“Gualdo Cambia” in merito all’argomento “Rocchetta”

In merito all’argomento “Rocchetta”, non certo un argomento di facile consenso, la nostra Amministrazione un pregio lo ha dimostrato: affrontarlo a viso aperto, con coraggio, senza tentennamenti o rinvii. E’ il caso di considerare un progetto serio, che tenga conto di tutte le esigenze e di tute le sensibilità e sia nello stesso tempo equilibrato, compatibile e sostenibile. Non è il momento, con i tempi che corrono, di trascurare o respingere pregiudizialmente possibili importanti investimenti sul nostro territorio. Gli attendibili studi scientifici degli ultimi anni sulla “questione rocchetta”, ci dicono due cose: che trattasi di argomento complesso ed articolato tale da suggerire anche l’uso del condizionale, e che la potenzialità del bacino è enorme, al punto tale che nessun emungimento pubblico o privato che abbia una fattibilità, ne può fiaccare la potenzialità. Ricordiamo che comunque i cittadini sono garantiti da una legislazione di riferimento severa.
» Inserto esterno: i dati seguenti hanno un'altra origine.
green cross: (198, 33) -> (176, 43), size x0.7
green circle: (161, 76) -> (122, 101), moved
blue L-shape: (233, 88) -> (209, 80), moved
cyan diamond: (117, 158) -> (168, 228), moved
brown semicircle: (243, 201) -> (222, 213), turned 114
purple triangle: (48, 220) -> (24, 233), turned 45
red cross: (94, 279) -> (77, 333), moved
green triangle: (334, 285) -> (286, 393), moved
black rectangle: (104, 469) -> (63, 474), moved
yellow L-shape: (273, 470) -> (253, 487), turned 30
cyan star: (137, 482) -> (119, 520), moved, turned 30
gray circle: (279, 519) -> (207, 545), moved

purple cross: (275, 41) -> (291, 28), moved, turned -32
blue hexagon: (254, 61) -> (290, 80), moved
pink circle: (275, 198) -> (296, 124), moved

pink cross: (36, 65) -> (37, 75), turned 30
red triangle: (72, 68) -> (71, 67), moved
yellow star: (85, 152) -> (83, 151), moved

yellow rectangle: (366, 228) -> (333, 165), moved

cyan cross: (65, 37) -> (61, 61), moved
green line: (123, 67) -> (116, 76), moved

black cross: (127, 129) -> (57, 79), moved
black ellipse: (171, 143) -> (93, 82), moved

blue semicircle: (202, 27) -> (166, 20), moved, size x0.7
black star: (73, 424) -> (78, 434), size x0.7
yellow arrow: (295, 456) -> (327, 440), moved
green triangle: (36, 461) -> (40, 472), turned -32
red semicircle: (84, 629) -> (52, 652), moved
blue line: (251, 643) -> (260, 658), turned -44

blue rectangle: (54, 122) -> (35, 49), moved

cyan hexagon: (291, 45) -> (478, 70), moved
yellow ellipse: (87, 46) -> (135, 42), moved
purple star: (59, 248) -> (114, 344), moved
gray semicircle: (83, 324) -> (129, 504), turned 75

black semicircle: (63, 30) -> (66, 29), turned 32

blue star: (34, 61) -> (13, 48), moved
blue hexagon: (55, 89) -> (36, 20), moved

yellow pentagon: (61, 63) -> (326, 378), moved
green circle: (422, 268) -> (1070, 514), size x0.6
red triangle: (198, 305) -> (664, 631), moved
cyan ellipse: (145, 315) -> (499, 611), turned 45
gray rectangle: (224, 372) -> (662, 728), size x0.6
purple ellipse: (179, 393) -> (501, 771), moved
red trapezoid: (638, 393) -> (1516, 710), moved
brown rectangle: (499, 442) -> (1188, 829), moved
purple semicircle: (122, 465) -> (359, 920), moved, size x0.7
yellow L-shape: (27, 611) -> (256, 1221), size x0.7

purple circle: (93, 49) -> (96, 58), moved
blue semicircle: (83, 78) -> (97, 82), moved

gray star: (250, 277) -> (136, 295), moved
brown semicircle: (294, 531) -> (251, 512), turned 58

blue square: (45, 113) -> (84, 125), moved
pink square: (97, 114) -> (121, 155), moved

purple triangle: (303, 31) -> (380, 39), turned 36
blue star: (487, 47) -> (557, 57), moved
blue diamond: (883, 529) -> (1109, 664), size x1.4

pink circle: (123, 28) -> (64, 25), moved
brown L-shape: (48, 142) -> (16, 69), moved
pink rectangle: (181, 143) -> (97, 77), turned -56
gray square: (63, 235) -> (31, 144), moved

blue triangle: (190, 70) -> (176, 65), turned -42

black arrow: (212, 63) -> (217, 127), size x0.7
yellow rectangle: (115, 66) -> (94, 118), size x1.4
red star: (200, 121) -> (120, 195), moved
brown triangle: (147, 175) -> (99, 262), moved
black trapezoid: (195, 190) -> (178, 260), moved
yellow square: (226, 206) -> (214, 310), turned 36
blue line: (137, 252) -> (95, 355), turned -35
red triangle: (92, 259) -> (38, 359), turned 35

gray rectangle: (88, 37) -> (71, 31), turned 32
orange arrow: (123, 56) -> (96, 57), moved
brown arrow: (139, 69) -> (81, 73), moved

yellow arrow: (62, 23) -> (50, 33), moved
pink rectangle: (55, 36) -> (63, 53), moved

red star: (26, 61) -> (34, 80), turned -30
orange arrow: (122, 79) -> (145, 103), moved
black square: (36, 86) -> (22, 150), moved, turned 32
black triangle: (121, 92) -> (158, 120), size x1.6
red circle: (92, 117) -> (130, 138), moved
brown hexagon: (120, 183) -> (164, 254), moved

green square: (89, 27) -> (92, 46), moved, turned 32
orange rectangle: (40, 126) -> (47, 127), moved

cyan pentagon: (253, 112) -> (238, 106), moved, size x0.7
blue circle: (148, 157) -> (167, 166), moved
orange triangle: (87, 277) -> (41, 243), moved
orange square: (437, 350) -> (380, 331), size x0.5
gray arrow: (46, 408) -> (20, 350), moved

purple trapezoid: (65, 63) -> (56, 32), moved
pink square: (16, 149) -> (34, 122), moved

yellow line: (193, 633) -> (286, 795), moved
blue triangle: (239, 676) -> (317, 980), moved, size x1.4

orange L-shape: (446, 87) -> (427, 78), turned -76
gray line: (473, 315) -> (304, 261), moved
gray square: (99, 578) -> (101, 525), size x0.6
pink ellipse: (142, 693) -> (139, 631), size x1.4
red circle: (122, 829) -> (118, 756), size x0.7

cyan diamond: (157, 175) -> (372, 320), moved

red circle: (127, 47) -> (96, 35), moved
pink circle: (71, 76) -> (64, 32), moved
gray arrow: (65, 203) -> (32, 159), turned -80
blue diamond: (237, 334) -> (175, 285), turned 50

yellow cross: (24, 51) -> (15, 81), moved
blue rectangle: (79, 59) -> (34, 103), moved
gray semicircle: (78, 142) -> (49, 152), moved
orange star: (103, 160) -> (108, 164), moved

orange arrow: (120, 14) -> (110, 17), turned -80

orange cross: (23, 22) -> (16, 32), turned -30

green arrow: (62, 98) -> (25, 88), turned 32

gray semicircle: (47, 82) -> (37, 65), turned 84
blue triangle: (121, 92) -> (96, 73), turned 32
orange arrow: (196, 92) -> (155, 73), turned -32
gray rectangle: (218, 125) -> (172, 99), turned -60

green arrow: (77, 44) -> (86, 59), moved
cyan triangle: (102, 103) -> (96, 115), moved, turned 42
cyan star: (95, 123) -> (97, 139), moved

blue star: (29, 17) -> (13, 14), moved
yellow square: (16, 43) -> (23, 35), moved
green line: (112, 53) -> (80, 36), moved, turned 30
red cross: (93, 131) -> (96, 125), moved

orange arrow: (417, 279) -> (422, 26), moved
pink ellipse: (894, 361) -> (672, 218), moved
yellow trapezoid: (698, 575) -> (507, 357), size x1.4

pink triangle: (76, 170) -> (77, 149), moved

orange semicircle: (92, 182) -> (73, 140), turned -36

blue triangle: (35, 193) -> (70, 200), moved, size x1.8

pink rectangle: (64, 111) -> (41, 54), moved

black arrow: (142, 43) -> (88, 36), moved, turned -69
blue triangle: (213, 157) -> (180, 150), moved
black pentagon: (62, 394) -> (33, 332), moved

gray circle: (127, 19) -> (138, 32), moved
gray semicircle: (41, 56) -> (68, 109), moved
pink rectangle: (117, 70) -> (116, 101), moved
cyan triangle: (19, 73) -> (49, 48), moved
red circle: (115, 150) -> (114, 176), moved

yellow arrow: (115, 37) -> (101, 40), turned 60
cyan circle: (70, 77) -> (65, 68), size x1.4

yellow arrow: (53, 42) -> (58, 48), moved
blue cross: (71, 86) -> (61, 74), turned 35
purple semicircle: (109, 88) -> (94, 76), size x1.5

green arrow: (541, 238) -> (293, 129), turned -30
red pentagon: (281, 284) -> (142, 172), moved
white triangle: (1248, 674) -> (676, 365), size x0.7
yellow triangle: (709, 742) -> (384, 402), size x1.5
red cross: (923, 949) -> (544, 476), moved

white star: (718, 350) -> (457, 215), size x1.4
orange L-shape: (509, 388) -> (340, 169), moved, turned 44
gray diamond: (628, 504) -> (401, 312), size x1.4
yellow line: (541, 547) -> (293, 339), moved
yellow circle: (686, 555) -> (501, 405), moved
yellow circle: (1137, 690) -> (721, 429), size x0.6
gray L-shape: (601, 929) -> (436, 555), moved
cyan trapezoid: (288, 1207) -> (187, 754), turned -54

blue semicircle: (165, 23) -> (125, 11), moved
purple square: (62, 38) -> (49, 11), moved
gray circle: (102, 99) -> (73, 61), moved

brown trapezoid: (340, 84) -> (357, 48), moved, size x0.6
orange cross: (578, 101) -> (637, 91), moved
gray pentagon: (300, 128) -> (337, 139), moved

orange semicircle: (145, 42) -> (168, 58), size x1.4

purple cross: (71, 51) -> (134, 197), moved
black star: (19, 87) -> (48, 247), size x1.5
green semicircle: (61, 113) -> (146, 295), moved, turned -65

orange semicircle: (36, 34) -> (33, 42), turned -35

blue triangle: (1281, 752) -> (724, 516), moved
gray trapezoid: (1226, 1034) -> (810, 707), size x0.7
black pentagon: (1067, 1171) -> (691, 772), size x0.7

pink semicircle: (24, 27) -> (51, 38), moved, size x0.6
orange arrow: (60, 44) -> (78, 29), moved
Detto ciò, è innegabile che il nostro territorio è stato per decenni predato, non solo per l’acqua ma anche per gli inerti; esempio ne sono le “ulcere” disseminate un po’ ovunque.
Siamo nella piena consapevolezza che l’acqua è un bene primario, è un bene comune, e da questo punto d vista non accettiamo lezioni da nessuno. Ciò non significa, però, che dobbiamo precluderci possibili vie di sviluppo economico o inibire progetti seri che possano portare benefici economico-sociali e culturali per la nostra gente. Questi benefici devono, però, essere certi, misurabili, qualitativamente e quantitativamente significativi.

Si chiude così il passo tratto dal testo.